PROBLEM REQUIREMENTS. Find the string "ipsum" in the records. Copy every line it appears in.

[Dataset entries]
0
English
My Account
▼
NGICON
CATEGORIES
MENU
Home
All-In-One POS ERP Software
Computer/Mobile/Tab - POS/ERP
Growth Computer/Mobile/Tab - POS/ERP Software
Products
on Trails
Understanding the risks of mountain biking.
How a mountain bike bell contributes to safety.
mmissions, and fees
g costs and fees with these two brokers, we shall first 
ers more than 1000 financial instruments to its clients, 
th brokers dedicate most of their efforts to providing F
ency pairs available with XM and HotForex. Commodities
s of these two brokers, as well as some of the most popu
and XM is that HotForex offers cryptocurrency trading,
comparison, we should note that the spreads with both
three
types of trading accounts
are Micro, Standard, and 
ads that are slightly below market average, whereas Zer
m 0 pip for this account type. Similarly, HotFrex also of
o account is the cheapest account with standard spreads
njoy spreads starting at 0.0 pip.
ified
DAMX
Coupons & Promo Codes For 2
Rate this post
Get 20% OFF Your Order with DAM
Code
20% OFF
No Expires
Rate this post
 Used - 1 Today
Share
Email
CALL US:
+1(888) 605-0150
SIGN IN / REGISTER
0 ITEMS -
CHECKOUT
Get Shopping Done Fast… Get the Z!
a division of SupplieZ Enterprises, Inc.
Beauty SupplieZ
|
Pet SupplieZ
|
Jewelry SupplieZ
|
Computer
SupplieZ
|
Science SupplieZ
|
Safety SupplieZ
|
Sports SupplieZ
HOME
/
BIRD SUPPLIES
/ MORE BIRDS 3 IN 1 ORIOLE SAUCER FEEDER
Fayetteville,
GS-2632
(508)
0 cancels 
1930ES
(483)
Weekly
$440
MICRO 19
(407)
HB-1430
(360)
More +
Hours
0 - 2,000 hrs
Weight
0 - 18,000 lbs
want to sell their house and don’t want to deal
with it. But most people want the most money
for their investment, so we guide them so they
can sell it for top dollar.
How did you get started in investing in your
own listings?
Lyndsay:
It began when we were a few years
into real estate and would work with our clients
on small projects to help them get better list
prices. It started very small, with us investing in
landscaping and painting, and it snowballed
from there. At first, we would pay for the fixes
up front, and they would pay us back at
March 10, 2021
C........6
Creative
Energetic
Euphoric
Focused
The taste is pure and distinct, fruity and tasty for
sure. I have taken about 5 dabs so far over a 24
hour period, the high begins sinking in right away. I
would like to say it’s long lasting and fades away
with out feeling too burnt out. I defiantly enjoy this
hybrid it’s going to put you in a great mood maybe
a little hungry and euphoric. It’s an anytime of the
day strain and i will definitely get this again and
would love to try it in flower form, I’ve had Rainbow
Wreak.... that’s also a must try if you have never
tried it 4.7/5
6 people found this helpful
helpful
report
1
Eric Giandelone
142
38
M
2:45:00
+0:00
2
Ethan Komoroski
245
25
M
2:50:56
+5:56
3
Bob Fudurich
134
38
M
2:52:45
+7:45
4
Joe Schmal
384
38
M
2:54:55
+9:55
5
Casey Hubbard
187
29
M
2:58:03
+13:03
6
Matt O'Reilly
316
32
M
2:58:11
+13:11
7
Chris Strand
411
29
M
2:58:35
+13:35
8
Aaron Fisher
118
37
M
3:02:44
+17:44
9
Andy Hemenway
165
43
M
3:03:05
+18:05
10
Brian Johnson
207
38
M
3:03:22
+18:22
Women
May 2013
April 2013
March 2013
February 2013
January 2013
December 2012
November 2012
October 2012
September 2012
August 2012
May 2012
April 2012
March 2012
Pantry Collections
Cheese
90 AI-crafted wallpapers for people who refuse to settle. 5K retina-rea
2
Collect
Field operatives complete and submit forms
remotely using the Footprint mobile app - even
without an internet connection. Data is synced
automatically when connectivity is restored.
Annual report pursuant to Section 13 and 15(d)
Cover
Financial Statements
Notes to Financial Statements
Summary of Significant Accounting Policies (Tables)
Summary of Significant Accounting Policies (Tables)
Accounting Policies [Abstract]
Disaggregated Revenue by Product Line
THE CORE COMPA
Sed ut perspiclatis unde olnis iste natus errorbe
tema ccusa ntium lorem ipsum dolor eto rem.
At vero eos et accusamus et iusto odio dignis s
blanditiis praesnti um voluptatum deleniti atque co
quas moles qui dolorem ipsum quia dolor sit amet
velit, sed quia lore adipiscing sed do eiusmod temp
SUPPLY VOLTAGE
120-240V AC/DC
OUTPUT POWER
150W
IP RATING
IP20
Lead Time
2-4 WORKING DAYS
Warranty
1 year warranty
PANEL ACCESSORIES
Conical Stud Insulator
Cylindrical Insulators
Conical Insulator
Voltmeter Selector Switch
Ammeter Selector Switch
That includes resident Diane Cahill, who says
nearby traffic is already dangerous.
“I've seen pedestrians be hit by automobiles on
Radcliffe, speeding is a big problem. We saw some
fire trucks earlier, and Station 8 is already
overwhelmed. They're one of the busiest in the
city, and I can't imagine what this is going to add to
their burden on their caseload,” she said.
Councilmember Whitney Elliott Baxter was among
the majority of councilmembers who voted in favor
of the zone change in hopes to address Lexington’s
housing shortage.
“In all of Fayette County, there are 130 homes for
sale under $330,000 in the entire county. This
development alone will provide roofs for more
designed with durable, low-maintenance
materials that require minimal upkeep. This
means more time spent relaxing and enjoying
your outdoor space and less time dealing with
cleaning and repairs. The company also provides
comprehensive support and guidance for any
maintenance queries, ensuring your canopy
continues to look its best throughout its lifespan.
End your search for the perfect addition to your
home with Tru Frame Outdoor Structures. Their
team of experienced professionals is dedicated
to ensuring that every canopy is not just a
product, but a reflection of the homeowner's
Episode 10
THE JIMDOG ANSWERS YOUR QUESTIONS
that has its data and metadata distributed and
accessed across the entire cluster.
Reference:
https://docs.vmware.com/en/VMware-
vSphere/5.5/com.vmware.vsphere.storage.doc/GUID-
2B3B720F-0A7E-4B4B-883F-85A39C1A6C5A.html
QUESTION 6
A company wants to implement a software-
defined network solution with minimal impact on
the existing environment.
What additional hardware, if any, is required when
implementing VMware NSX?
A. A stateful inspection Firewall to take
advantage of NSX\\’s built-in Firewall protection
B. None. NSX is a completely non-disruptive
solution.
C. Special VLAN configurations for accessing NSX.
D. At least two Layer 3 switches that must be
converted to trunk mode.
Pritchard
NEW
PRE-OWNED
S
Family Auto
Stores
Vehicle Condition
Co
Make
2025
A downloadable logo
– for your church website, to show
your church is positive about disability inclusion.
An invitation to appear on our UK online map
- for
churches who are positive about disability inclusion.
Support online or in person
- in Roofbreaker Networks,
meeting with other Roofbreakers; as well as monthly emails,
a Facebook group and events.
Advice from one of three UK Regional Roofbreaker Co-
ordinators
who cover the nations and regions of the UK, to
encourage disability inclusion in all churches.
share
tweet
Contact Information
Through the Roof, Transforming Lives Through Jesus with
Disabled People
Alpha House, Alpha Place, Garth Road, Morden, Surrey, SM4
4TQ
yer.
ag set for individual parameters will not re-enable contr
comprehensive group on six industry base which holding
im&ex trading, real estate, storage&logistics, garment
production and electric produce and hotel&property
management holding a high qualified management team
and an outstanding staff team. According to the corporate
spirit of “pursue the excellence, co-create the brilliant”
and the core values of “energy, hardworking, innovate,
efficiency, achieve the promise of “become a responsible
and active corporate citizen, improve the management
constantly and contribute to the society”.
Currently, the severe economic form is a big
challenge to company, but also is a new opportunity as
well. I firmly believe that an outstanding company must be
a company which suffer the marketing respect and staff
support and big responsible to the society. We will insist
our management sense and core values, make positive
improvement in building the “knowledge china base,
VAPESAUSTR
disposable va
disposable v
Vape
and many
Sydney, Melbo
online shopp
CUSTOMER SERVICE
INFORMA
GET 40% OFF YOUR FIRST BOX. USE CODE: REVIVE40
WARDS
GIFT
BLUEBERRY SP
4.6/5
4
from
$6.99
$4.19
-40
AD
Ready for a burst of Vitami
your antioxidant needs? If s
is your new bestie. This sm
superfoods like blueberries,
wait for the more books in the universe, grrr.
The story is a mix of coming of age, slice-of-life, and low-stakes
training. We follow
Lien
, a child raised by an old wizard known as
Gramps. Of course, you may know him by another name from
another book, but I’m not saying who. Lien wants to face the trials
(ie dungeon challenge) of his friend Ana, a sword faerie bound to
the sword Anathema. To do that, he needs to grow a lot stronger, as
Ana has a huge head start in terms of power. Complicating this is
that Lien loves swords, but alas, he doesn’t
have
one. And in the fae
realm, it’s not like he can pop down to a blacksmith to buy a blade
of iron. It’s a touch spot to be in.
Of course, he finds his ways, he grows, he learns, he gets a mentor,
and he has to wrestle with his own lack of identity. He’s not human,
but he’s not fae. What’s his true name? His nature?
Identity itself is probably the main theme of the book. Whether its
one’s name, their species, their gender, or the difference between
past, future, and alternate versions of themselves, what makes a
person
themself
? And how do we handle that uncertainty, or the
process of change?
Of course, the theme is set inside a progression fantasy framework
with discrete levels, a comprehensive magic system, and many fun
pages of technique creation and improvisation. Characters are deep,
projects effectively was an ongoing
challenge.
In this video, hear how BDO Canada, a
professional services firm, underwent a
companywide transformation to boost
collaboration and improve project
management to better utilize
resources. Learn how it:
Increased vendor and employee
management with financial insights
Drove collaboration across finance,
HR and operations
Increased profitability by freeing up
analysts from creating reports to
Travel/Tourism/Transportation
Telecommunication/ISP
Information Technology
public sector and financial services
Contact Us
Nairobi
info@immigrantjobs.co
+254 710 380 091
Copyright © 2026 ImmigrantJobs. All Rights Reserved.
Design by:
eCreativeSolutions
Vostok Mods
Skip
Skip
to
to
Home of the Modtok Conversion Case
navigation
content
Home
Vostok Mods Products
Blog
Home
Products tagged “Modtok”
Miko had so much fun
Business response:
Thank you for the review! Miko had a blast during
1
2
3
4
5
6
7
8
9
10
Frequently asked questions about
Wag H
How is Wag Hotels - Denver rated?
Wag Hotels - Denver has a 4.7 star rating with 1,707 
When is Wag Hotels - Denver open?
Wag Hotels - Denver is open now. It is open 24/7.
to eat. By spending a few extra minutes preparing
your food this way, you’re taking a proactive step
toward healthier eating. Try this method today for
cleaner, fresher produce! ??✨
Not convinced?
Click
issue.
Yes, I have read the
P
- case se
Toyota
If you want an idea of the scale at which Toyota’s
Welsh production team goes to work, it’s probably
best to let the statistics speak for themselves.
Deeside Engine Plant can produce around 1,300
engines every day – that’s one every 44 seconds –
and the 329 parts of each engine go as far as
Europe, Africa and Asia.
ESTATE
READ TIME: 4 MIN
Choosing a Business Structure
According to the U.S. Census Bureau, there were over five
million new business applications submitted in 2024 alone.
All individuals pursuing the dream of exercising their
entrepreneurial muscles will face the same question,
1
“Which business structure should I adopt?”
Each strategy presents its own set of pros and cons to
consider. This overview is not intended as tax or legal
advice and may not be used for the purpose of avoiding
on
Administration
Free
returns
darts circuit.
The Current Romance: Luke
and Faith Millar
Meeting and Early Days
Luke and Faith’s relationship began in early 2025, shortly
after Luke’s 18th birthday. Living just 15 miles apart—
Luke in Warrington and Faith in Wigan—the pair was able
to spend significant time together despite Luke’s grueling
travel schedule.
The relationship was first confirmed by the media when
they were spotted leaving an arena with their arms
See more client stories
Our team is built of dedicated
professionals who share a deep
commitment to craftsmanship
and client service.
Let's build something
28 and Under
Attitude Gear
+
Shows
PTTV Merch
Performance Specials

SOLUTION.
tema ccusa ntium lorem ipsum dolor eto rem.
quas moles qui dolorem ipsum quia dolor sit amet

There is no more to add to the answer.